* WHAT THE EXERCISE ASKS *
For the data below, work out the number of lines containing the string "Noticias" and answer with that number only.
◆ ◆ ◆ ◆ ◆ ◆ ◆
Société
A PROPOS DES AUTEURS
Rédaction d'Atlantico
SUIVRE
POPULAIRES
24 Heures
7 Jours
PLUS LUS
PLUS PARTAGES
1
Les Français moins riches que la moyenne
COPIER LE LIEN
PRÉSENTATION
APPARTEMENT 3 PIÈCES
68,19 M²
◆ ◆ ◆ ◆ ◆ ◆ ◆
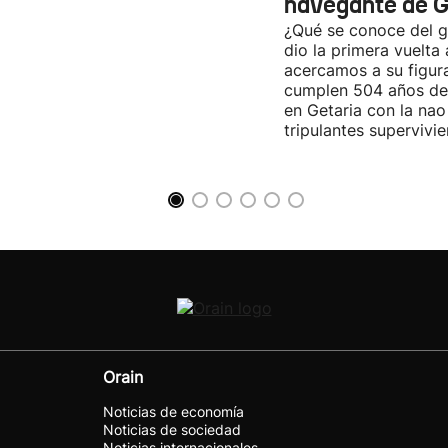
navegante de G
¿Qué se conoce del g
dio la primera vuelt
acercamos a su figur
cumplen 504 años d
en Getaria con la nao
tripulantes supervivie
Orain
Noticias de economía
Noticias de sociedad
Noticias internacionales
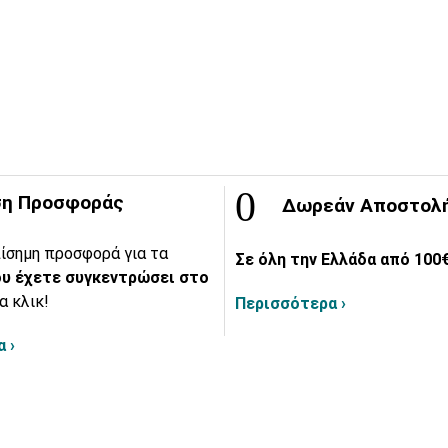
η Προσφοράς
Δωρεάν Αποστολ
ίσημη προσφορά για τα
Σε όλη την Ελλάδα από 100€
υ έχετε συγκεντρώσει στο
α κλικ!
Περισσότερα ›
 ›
◆ ◆ ◆ ◆ ◆ ◆ ◆
* TASK OUTPUT *
3